Megalodón empieza con un rescate en las profundidades del océano, perpetrado por el aventurero y pragmático Jonas Taylor (Jason Statham) y su equipo. El submarino en el que desembarcan para llevar a cabo la tarea de rescate parece haber sido golpeado por algo desconocido. Cuando Jonas parecía tener todo bajo control, un problema lo obliga a dejar atrás a los restantes tripulantes ya que la amenaza vuelve a castigarlos. Como estamos ante una película clásica, no hay héroe sin conflicto interno, y no hay narración que no lo obligue a tomar un camino hacia la redención. Luego de cinco años, ya retirado tras aquel trágico incidente, el protagonista debe volver al ruedo cuando un viejo amigo lo contacta para una nueva misión: rescatar a su ex mujer, varada en las profundidades junto a dos colegas en una pequeña nave. Ese abismo alberga al enorme pez del título, una especie de animal que se creía extinto y que mide unos veinticinco metros de largo. Todo esto patrocinado por un inescrupuloso multimillonario y su empresa que investiga el fondo infinito de los océanos. Obviamente algo sale más que mal y el bicho del título sale a la superficie a hacer de las suyas. Y es en ese instante que el film encuentra sus mejores momentos. Megalodón, entonces, asume una enorme irresponsabilidad, pero sin desbordes en gran parte por su enorme simbología mitológica y bíblica.
Acá no hay desnudeces en primer plano que impliquen un discurso hacia lo irreverente como en esa hermosa oda a la irresponsabilidad llamada Piraña 3D, la cual utilizaba chorros y chorros de sangre para hacerse con una festividad y una fisicidad que el cine clase B suele tener. Tampoco observamos los atributos cinematográficos de aquella épica de terror que fue Tiburón, donde las clases sociales (un científico aburguesado, un policía y un pescador) se unían para enfrentar a un enemigo en común. Las formalidades de Megalodón pasan por otro lado. No hay referencias a ninguna de las películas citadas, por lo que la obra niega la autoconsciencia para con su cine (el de peces asesinos) con la intención de hacer borrón y cuenta nueva. En cambio, supone una versión definitiva de films sobre tiburones o seres que pululan las profundidades del océano pues hace gala total de ese bicharraco enorme capaz de tragarse una familia entera de un solo bocado. Se ve salpicada en pequeños detalles por una operación de descentramiento narrativo logrando, ahora sí, un dejo de autoconsciencia. Tal es el caso del romance de Jonas con Suyin (Li Bingbing), evitando la tradición de las ex parejas que vuelven a unirse en medio de una situación límite y que en este tipo de relato es moneda corriente. Ahí, en lo que parece un detalle menor, se encuentra parte de un discurso que procura eliminar viejos clichés de este subgénero. Dicho rasgo se afianza en una charla que tiene Jonas con su ex mujer: ella lo invita a “probar algo nuevo”, que se anime a salir de su soledad (¿dejar de ser el héroe clásico?), incitándolo a probar suerte con la joven protagonista asiática.

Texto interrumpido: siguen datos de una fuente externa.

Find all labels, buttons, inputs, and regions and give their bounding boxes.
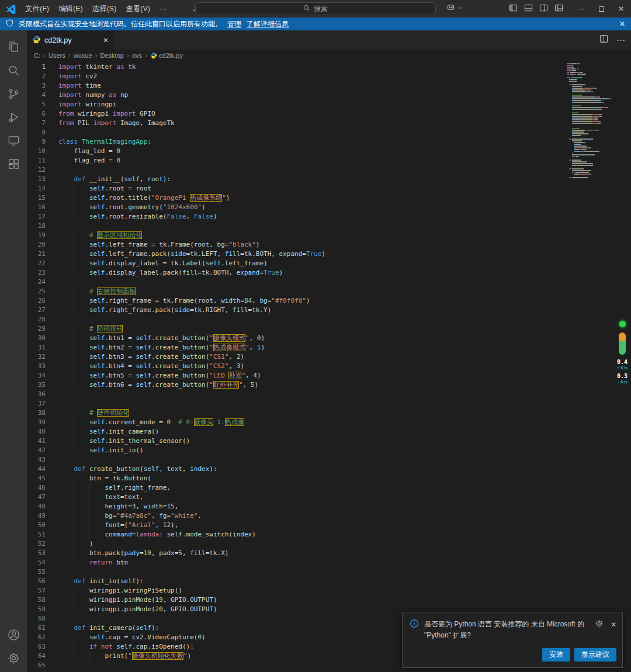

Jonas, interpretado con voz aguardentosa y cargado de humor irónico, es el alma de la película: un héroe con culpa, muy de la vieja escuela, que sabe quedarse con los diálogos más ocurrentes e hilarantes del film. Su nombre hace alusión al profeta del Antiguo Testamento Jonás, el intrépido que tras fallar en una misión y huir a bordo de una embarcación que se hundía en una gran tormenta fue arrojado a las aguas. El Jonas de Statham es culpado por las muertes ocasionadas en el rescate del inicio y tirado a los perros por sus errores.

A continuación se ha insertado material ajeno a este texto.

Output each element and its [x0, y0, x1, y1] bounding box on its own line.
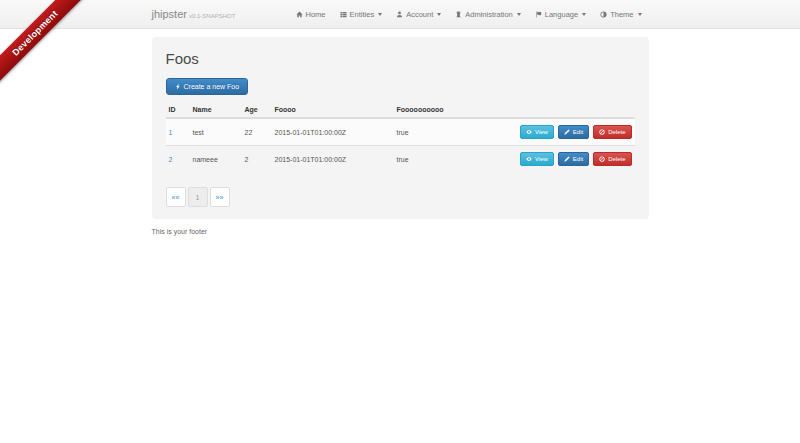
cell-age: 22: [242, 118, 272, 146]
pagination-first-button[interactable]: ««: [166, 187, 186, 207]
cell-name: test: [190, 118, 242, 146]
ban-icon: [599, 129, 605, 135]
eye-icon: [526, 129, 532, 135]
main-panel: Foos Create a new Foo ID Name Age Foooo …: [152, 37, 649, 219]
pagination-last-button[interactable]: »»: [210, 187, 230, 207]
cell-name: nameee: [190, 146, 242, 173]
caret-down-icon: [437, 13, 441, 16]
nav-label: Account: [406, 10, 433, 19]
view-button[interactable]: View: [520, 125, 554, 139]
table-header-row: ID Name Age Foooo Foooooooooo: [166, 102, 635, 118]
navbar-inner: jhipsterv0.1-SNAPSHOT Home Entities Acco…: [152, 0, 649, 28]
pagination: «« 1 »»: [166, 187, 635, 207]
row-id-link[interactable]: 1: [169, 129, 173, 136]
nav-label: Language: [545, 10, 578, 19]
view-label: View: [535, 129, 548, 135]
home-icon: [296, 11, 303, 18]
header-age[interactable]: Age: [242, 102, 272, 118]
header-foooo[interactable]: Foooo: [272, 102, 394, 118]
nav-label: Administration: [465, 10, 513, 19]
ban-icon: [599, 156, 605, 162]
eye-icon: [526, 156, 532, 162]
row-id-link[interactable]: 2: [169, 156, 173, 163]
cell-age: 2: [242, 146, 272, 173]
page-title: Foos: [166, 50, 635, 67]
caret-down-icon: [638, 13, 642, 16]
edit-button[interactable]: Edit: [558, 152, 589, 166]
nav-item-theme[interactable]: Theme: [593, 0, 648, 29]
foo-table: ID Name Age Foooo Foooooooooo 1 test 22 …: [166, 102, 635, 172]
pencil-icon: [564, 129, 570, 135]
pagination-current-page[interactable]: 1: [188, 187, 208, 207]
footer-text: This is your footer: [152, 228, 649, 235]
language-icon: [535, 11, 542, 18]
create-foo-label: Create a new Foo: [184, 83, 240, 90]
delete-button[interactable]: Delete: [593, 125, 631, 139]
brand-name: jhipster: [152, 8, 187, 20]
nav-item-entities[interactable]: Entities: [333, 0, 390, 29]
view-label: View: [535, 156, 548, 162]
caret-down-icon: [517, 13, 521, 16]
nav-item-home[interactable]: Home: [289, 0, 333, 29]
bolt-icon: [175, 83, 181, 90]
nav-item-account[interactable]: Account: [389, 0, 448, 29]
edit-button[interactable]: Edit: [558, 125, 589, 139]
delete-label: Delete: [608, 129, 625, 135]
theme-icon: [600, 11, 607, 18]
cell-foooo: 2015-01-01T01:00:00Z: [272, 146, 394, 173]
header-name[interactable]: Name: [190, 102, 242, 118]
brand-link[interactable]: jhipsterv0.1-SNAPSHOT: [152, 8, 236, 20]
navbar-menu: Home Entities Account Administration Lan…: [289, 0, 649, 29]
table-row: 1 test 22 2015-01-01T01:00:00Z true View…: [166, 118, 635, 146]
delete-label: Delete: [608, 156, 625, 162]
header-bool[interactable]: Foooooooooo: [394, 102, 480, 118]
edit-label: Edit: [573, 129, 583, 135]
entities-icon: [340, 11, 347, 18]
cell-bool: true: [394, 118, 480, 146]
caret-down-icon: [378, 13, 382, 16]
pencil-icon: [564, 156, 570, 162]
nav-label: Home: [306, 10, 326, 19]
nav-label: Theme: [610, 10, 633, 19]
header-id[interactable]: ID: [166, 102, 190, 118]
nav-label: Entities: [350, 10, 375, 19]
header-actions: [480, 102, 635, 118]
edit-label: Edit: [573, 156, 583, 162]
view-button[interactable]: View: [520, 152, 554, 166]
nav-item-administration[interactable]: Administration: [448, 0, 528, 29]
navbar: jhipsterv0.1-SNAPSHOT Home Entities Acco…: [0, 0, 800, 29]
create-foo-button[interactable]: Create a new Foo: [166, 78, 249, 95]
administration-icon: [455, 11, 462, 18]
brand-version: v0.1-SNAPSHOT: [189, 13, 235, 19]
caret-down-icon: [582, 13, 586, 16]
cell-foooo: 2015-01-01T01:00:00Z: [272, 118, 394, 146]
table-row: 2 nameee 2 2015-01-01T01:00:00Z true Vie…: [166, 146, 635, 173]
cell-bool: true: [394, 146, 480, 173]
nav-item-language[interactable]: Language: [528, 0, 593, 29]
delete-button[interactable]: Delete: [593, 152, 631, 166]
account-icon: [396, 11, 403, 18]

La resignificación del mito es una pieza fundamental en el cine clásico. El enorme tiburón, transformado por el cine mismo en un demonio de las profundidades, en un Leviatán bajo las oscuras imposiciones metafísicas del cine; emancipa el mito a medias para volverlo un símbolo reconfigurado de nuestros tiempos: Leviatán, el ser creado por Dios según el Antiguo Testamento y que gobernaba las aguas como un centinela, es en Megalodón el brazo de justicia moral, divina; un castigo que la ciencia afronta por su impronta de violentar el orden de la naturaleza y llevarla hacia el caos que predomina el mandato del ser humano. Por eso, cuando el monstruo escapa de su letargo, lo hace por mera ambición del hombre. Esta metatextualidad sobre los poderes (el científico, el empresarial, el de la naturaleza y su símbolo divino) habla de una postura moral, revistiendo una religiosidad culpógena que no se viste de axioma sino que por momentos hasta se puede tomar en solfa, como burla hacia los típicos discursos moralistas de turno. Dicha religiosidad católica (castigo y culpa) no molesta porque desde el vamos está asumida.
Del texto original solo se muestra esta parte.